Parte actora: un matrimonio clientes minoristas

Parte demandada: Banco Santander, S.A.

Objeto de la Sentencia

RESUMEN:

La presente sentencia versa sobre la contratación por parte de un matrimonio con Banco Santander de un swap o permuta financiera, en concreto, en su variante de swap de tipos de interés. Mientras que la parte demandante solicita la declaración de nulidad contractual (arts. 4261 y ss CC en relación con os arts. 1300 y ss CC) del contrato denominado Tipo de interés Collar, el cual fue vendido como un seguro que los protegería frente a subidas del tipo de interés, la parte demandada pretendía alegar la excepción de caducidad y aducir la inexistencia de error en el consentimiento.

No obstante, se trata de productos financieros complejos, los cuales deben negociarse en un contexto determinado ex lege en el cual se suministre una suficiente información que permita prestar un consentimiento válido.

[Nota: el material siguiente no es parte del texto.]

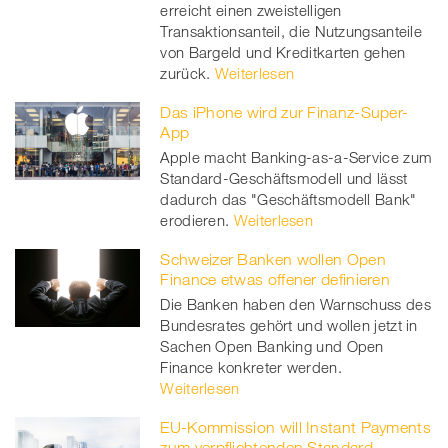
erreicht einen zweistelligen
Transaktionsanteil, die Nutzungsanteile
von Bargeld und Kreditkarten gehen
zurück.
Weiterlesen
Das iPhone wird zur Finanz-Super-
App
Apple macht Banking-as-a-Service zum
Standard-Geschäftsmodell und lässt
dadurch das "Geschäftsmodell Bank"
erodieren.
Weiterlesen
Schweizer Banken wollen Open
Finance etwas offener definieren
Die Banken haben den Warnschuss des
Bundesrates gehört und wollen jetzt in
Sachen Open Banking und Open
Finance konkreter werden.
Weiterlesen
EU-Kommission will Instant Payments
zum verpflichtenden Standard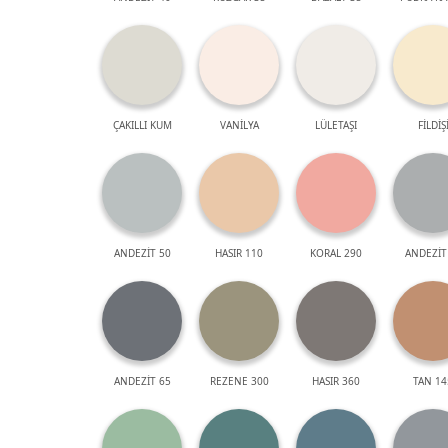
ÇAKILLI KUM
VANİLYA
LÜLETAŞI
FİLDİŞ
ANDEZİT 50
HASIR 110
KORAL 290
ANDEZİT
ANDEZİT 65
REZENE 300
HASIR 360
TAN 14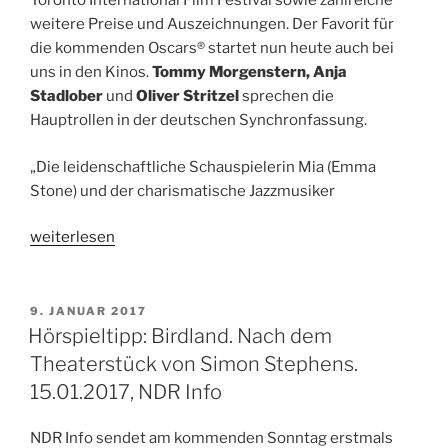
Toronto International Film Festival sowie zahlreiche
weitere Preise und Auszeichnungen. Der Favorit für
die kommenden Oscars® startet nun heute auch bei
uns in den Kinos.
Tommy Morgenstern,
Anja
Stadlober
und
Oliver Stritzel
sprechen die
Hauptrollen in der deutschen Synchronfassung.
„Die leidenschaftliche Schauspielerin Mia (Emma
Stone) und der charismatische Jazzmusiker
„La
weiterlesen
La
Land
–
VERÖFFENTLICHT
9. JANUAR 2017
AM
Kinostart:
Hörspieltipp: Birdland. Nach dem
12.01.2017“
Theaterstück von Simon Stephens.
15.01.2017, NDR Info
NDR Info sendet am kommenden Sonntag erstmals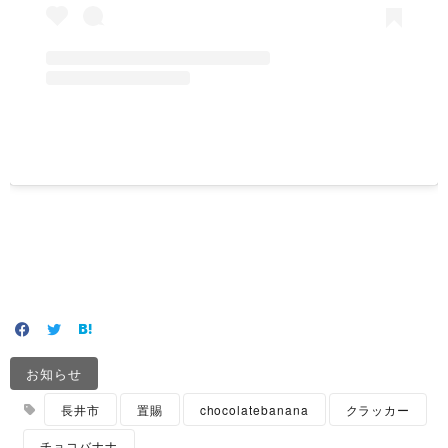
お知らせ
長井市
置賜
chocolatebanana
クラッカー
チョコバナナ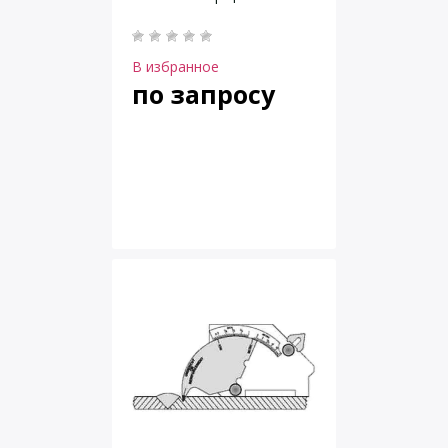
В избранное
по запросу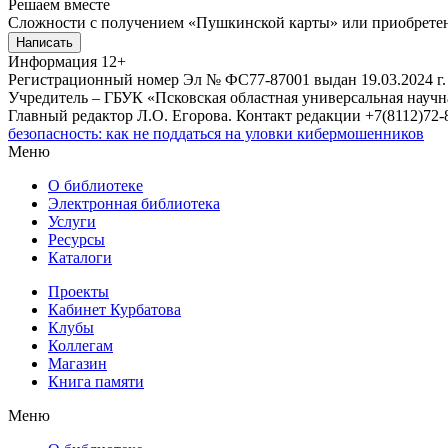
Решаем вместе
Сложности с получением «Пушкинской карты» или приобретени
Написать
Информация
12+
Регистрационный номер Эл № ФС77-87001 выдан 19.03.2024 г.
Учредитель – ГБУК «Псковская областная универсальная науч
Главный редактор Л.О. Егорова. Контакт редакции +7(8112)72-8
безопасность: как не поддаться на уловки кибермошенников
Меню
О библиотеке
Электронная библиотека
Услуги
Ресурсы
Каталоги
Проекты
Кабинет Курбатова
Клубы
Коллегам
Магазин
Книга памяти
Меню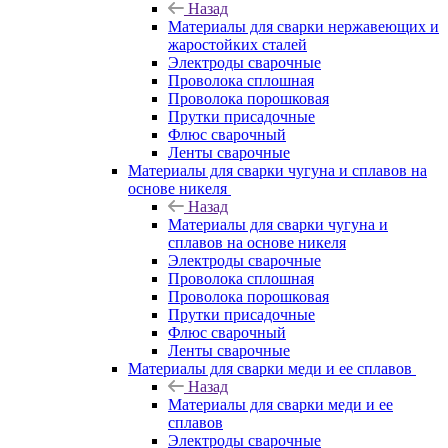
Назад
Материалы для сварки нержавеющих и
жаростойких сталей
Электроды сварочные
Проволока сплошная
Проволока порошковая
Прутки присадочные
Флюс сварочный
Ленты сварочные
Материалы для сварки чугуна и сплавов на
основе никеля
Назад
Материалы для сварки чугуна и
сплавов на основе никеля
Электроды сварочные
Проволока сплошная
Проволока порошковая
Прутки присадочные
Флюс сварочный
Ленты сварочные
Материалы для сварки меди и ее сплавов
Назад
Материалы для сварки меди и ее
сплавов
Электроды сварочные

El juzgador de instancia, en el fundamento tercero de la sentencia, expone las principales características de este tipo de productos financieros, a tenor de la síntesis efectuada por la Sentencia de la Audiencia Provincial de Huelva (Sección 1ª) de 25 de abril de 2012:

a)Se trata de un contrato atípico, mas válido conforme el art. 1255 CC

b) Es un contrato consensual, bilateral, generador de recíprocas obligaciones

c) Es un contrato complejo tal como se infiere del art. 79 bis.8 de la Ley 24/1988, de 28 de julio (y múltiple jurisprudencia aportada que ratifica tal afirmación). Por lo cual, exponía la SAP “aunque la iniciativa de contratarlo parta del cliente, la entidad bancaria debe llevar a cabo el “test de conveniencia” del art. 73 del Rea Decreto 217/2008, de 15 de febrero”.

d) Es un contrato en el cual las obligaciones de las partes son diferentesporque mientras el prestatario se compromete al pago resultante de un referencial fijo de interés, su contraparte lo hace a uno variable”. Así, la operación tiene un cierto carácter de aleatoriedad, incertidumbre o especulación, así como cierto carácter de futuro o condición.

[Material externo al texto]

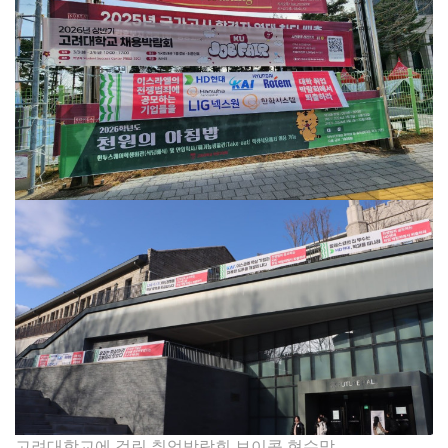
고려대학교에 걸린 취업박람회 보이콧 현수막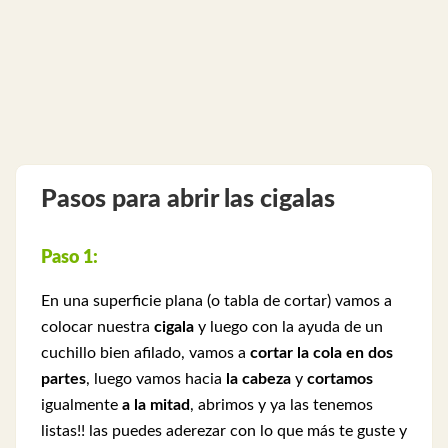
Pasos para abrir las cigalas
Paso 1:
En una superficie plana (o tabla de cortar) vamos a
colocar nuestra
cigala
y luego con la ayuda de un
cuchillo bien afilado, vamos a
cortar la cola en dos
partes
, luego vamos hacia
la cabeza
y
cortamos
igualmente
a la mitad
, abrimos y ya las tenemos
listas!! las puedes aderezar con lo que más te guste y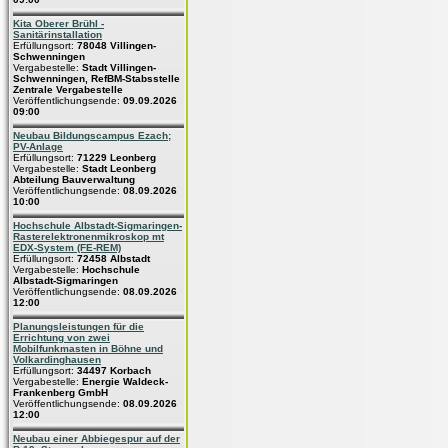
Kita Oberer Brühl -
Sanitärinstallation
Erfüllungsort:
78048 Villingen-
Schwenningen
Vergabestelle:
Stadt Villingen-
Schwenningen, RefBM-Stabsstelle
Zentrale Vergabestelle
Veröffentlichungsende:
09.09.2026
09:00
Neubau Bildungscampus Ezach;
PV-Anlage
Erfüllungsort:
71229 Leonberg
Vergabestelle:
Stadt Leonberg
Abteilung Bauverwaltung
Veröffentlichungsende:
08.09.2026
10:00
Hochschule Albstadt-Sigmaringen-
Rasterelektronenmikroskop mt
EDX-System (FE-REM)
Erfüllungsort:
72458 Albstadt
Vergabestelle:
Hochschule
Albstadt-Sigmaringen
Veröffentlichungsende:
08.09.2026
12:00
Planungsleistungen für die
Errichtung von zwei
Mobilfunkmasten in Böhne und
Volkardinghausen
Erfüllungsort:
34497 Korbach
Vergabestelle:
Energie Waldeck-
Frankenberg GmbH
Veröffentlichungsende:
08.09.2026
12:00
Neubau einer Abbiegespur auf der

e) Es un contrato que tiene un cierto componente “asegurativo”, ya que ambas partes contratantes “pretenden cubrirse de sus respectivos riesgos”.

En síntesis, se afirma que es un contrato bancario complejo, por ende, incluido en el ámbito de aplicación de la Directiva Europea 2004/39/CE de Mercados de Instrumentos Financieros (MiFID).

En relación con el plazo de caducidad para interponer acción de nulidad, la sentencia resuelve que se debe diferenciar entre perfeccionamiento y consumación, y entender que ésta última se da cuando el actor puede conocer que ha sido engañado, por lo cual se estaría dentro de plazo.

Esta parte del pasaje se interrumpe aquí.